“Almost choked on my lunch”: Man discovers his “real voice” after 30 years of changing it to make others comfortable

A TikTok creator racked up nearly 5 million views in a video revealing how he has spent most of his life speaking in a voice that wasn’t his own.
Timothy Daigle, now in his 40s, said he adopted a higher, tense register as a teenager to accommodate others for decades after being constantly criticized for “mumbling” during puberty.
He relaxed his throat and revealed his real voice in a viral clip shared on Aug. 31, 2025, admitting, “I realized I have been speaking in that high-pitched register my entire life.”


Daigle’s radical vocal transformation sparked a conversation on social media among commenters who have also felt pressure to mask their natural voices to get by. Many shared that they felt Daigle’s entire energy shift out of anxiety when he spoke in his natural, calm, low tone.
“Sir, I almost choked on my lunch when that silk came out.”

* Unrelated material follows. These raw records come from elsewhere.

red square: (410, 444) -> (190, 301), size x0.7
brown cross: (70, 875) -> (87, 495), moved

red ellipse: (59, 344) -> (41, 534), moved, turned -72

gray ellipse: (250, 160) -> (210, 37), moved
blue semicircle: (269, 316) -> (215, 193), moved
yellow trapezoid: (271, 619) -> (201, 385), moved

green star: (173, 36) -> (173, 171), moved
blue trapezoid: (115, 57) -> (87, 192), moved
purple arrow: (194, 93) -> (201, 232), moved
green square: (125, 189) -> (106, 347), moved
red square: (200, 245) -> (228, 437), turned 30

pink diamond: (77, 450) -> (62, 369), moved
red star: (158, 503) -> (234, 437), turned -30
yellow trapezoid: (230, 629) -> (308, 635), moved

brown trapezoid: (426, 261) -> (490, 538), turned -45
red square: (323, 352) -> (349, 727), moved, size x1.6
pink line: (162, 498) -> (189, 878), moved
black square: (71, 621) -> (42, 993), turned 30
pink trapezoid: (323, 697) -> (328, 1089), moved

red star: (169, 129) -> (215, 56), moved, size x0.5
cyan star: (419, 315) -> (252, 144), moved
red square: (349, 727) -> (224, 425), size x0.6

Why he hid his natural voice for so long
“What you’re hearing right now is what people would call my speaking voice,” explained Daigle.
“This is the voice that I have spoken to my children, my partners, my family with since I was maybe 14—15 years old.” He explained he adopted this way of speaking in reaction to criticism from his mother, who accused him of “mumbling” as he experienced vocal changes during adolescence.
“Mumbling, mumbling,” he said, “That word ‘mumbling’ came out of her mouth at me in every conversation for years when I hit about 11, 12, 13 years old. So I would speak up. I would squeeze my voice…This voice is the voice I speak with for a reason.”
Daigle said he found his real voice by relaxing his throat, chest, and face.
“I did something I have not done in my adult life ever about a year ago, which was to relax my throat and let noise come out of my face the way that it wants to come out of my face.” His voice lowered and softened. “This is my unaffected, unsqueezed voice. This is what my voice sounds like,” he said.
Daigle admitted that using his usual masked tone of voice is, “such a reflex, that doing this right now almost feels like faking it.”
He asked, “Did you start speaking differently because someone didn’t like the way you talked, or was unprepared for your voice to change when you were going through changes in your body?”
@timmaydgl This was… an uncomfortable realization at first. Now, it’s just a fascinating piece of my personal history that I will DEFINITELY bring up in therapy one day when talking about how aggressively I will accomodate the people around me no matter how ridiculous their problem with me is.
♬ original sound – Timothy Daigle33
A common phenomenon, voice experts say
Commenters replied that they mask their own voices to make others comfortable. Many expressed that their vocal adjustments are trauma responses connected to gender, race, and marginalized identities.
“Your face changed when you relaxed your voice. Amazing. I have a deep female voice, and I try to get a lighter tone. It’s exhausting. I give up.”

“Poor guy has been unintentionally using his customer service voice for decades 😬.”

“As an autist, I welcome you to life realizing that you’d been behaving differently from your real behaviors for your entire life! 😄”

“It’s a trauma response. Just listen to Paris Hilton and Britney Spears’ actual voices.”

A voice teacher in the comments on an X thread where Daigle’s video was reposted recognized the common phenomenon.
“I’m a voice teacher…. Let me tell you: this is basically EVERYONE. 99% of people’s ‘natural voices’ are just an arbitrary accumulation of the things that happened to them. Nothing more, nothing less.”